**WHAT IS BEING ASKED**
Verbatim repeat, images excluded. Give each entry again as written.

**SOURCE RECORDS**
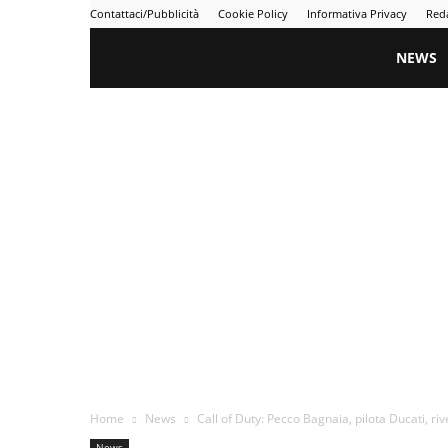
Contattaci/Pubblicità
Cookie Policy
Informativa Privacy
Red
Gametime
NEWS
Home
News
Call of Duty: Pecco Bagnaia, pilota Ducati, riv
News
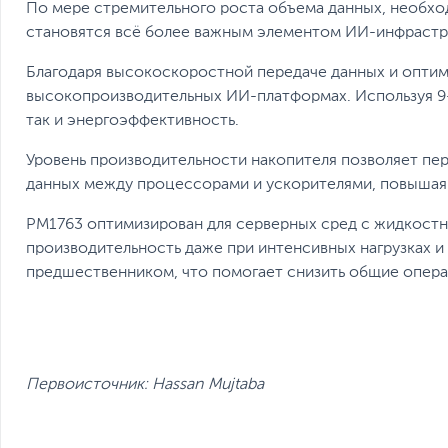
По мере стремительного роста объема данных, необхо
становятся всё более важным элементом ИИ-инфрастр
Благодаря высокоскоростной передаче данных и оптим
высокопроизводительных ИИ-платформах. Используя 9-
так и энергоэффективность.
Уровень производительности накопителя позволяет пер
данных между процессорами и ускорителями, повышая
PM1763 оптимизирован для серверных сред с жидкостн
производительность даже при интенсивных нагрузках и 
предшественником, что помогает снизить общие опер
Первоисточник:
Hassan Mujtaba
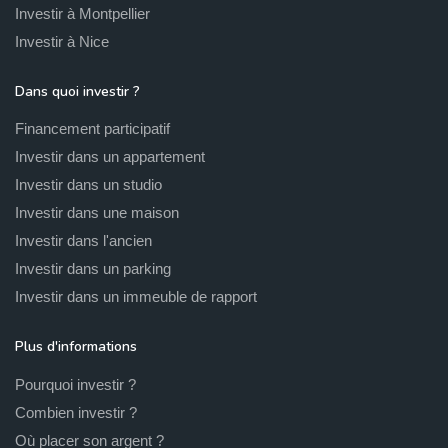
Investir à Montpellier
Investir à Nice
Dans quoi investir ?
Financement participatif
Investir dans un appartement
Investir dans un studio
Investir dans une maison
Investir dans l'ancien
Investir dans un parking
Investir dans un immeuble de rapport
Plus d'informations
Pourquoi investir ?
Combien investir ?
Où placer son argent ?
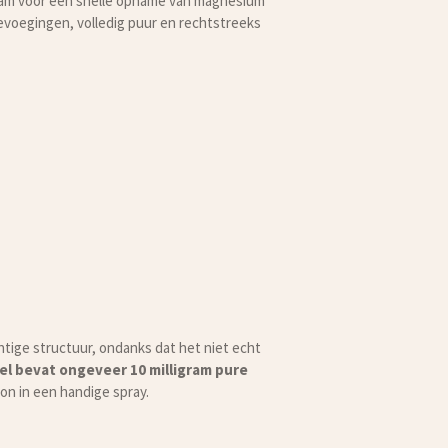
haam voor een snelle opname van magnesium
evoegingen, volledig puur en rechtstreeks
htige structuur, ondanks dat het niet echt
el bevat ongeveer 10 milligram pure
on in een handige spray.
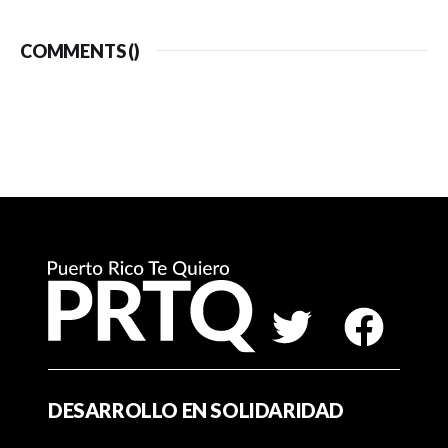
COMMENTS (
)
DESARROLLO EN SOLIDARIDAD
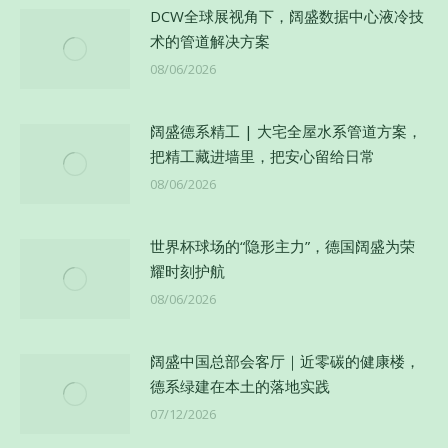
DCW全球展视角下，阔盛数据中心液冷技
术的管道解决方案
08/06/2026
阔盛德系精工 | 大宅全屋水系管道方案，
把精工藏进墙里，把安心留给日常
08/06/2026
世界杯球场的“隐形主力”，德国阔盛为荣
耀时刻护航
08/06/2026
阔盛中国总部会客厅｜近零碳的健康楼，
德系绿建在本土的落地实践
07/12/2026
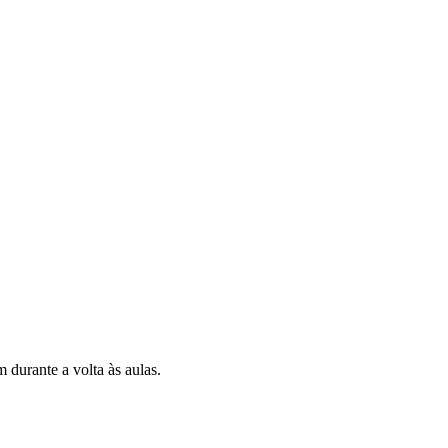
urante a volta às aulas.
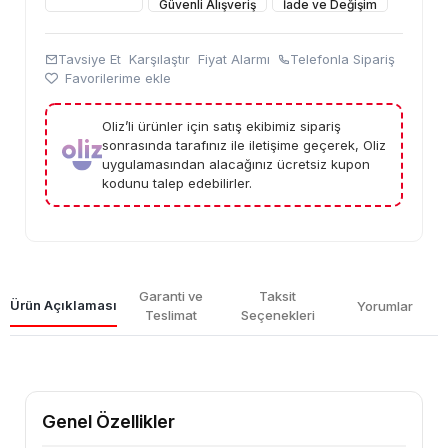
Güvenli Alışveriş
İade ve Değişim
Tavsiye Et
Karşılaştır
Fiyat Alarmı
Telefonla Sipariş
Favorilerime ekle
Oliz’li ürünler için satış ekibimiz sipariş
sonrasında tarafınız ile iletişime geçerek, Oliz
uygulamasından alacağınız ücretsiz kupon
kodunu talep edebilirler.
Garanti ve
Taksit
Ürün Açıklaması
Yorumlar
Teslimat
Seçenekleri
Genel Özellikler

**EXERCISE RESPONSE**
Contattaci/Pubblicità
Cookie Policy
Informativa Privacy
Red
Gametime
NEWS
Home
News
Call of Duty: Pecco Bagnaia, pilota Ducati, riv
News
По мере стремительного роста объема данных, необхо
становятся всё более важным элементом ИИ-инфрастр
Благодаря высокоскоростной передаче данных и оптим
высокопроизводительных ИИ-платформах. Используя 9-
так и энергоэффективность.
Уровень производительности накопителя позволяет пер
данных между процессорами и ускорителями, повышая
PM1763 оптимизирован для серверных сред с жидкостн
производительность даже при интенсивных нагрузках и 
предшественником, что помогает снизить общие опер
Первоисточник:
Hassan Mujtaba
Investir à Montpellier
Investir à Nice
Dans quoi investir ?
Financement participatif
Investir dans un appartement
Investir dans un studio
Investir dans une maison
Investir dans l'ancien
Investir dans un parking
Investir dans un immeuble de rapport
Plus d'informations
Pourquoi investir ?
Combien investir ?
Où placer son argent ?
haam voor een snelle opname van magnesium
evoegingen, volledig puur en rechtstreeks
htige structuur, ondanks dat het niet echt
el bevat ongeveer 10 milligram pure
on in een handige spray.
COMMENTS (
)
DESARROLLO EN SOLIDARIDAD
DCW全球展视角下，阔盛数据中心液冷技
术的管道解决方案
08/06/2026
阔盛德系精工 | 大宅全屋水系管道方案，
把精工藏进墙里，把安心留给日常
08/06/2026
世界杯球场的“隐形主力”，德国阔盛为荣
耀时刻护航
08/06/2026
阔盛中国总部会客厅｜近零碳的健康楼，
德系绿建在本土的落地实践
07/12/2026
urante a volta às aulas.
Güvenli Alışveriş
İade ve Değişim
Tavsiye Et
Karşılaştır
Fiyat Alarmı
Telefonla Sipariş
Favorilerime ekle
Oliz’li ürünler için satış ekibimiz sipariş
sonrasında tarafınız ile iletişime geçerek, Oliz
uygulamasından alacağınız ücretsiz kupon
kodunu talep edebilirler.
Garanti ve
Taksit
Ürün Açıklaması
Yorumlar
Teslimat
Seçenekleri
Genel Özellikler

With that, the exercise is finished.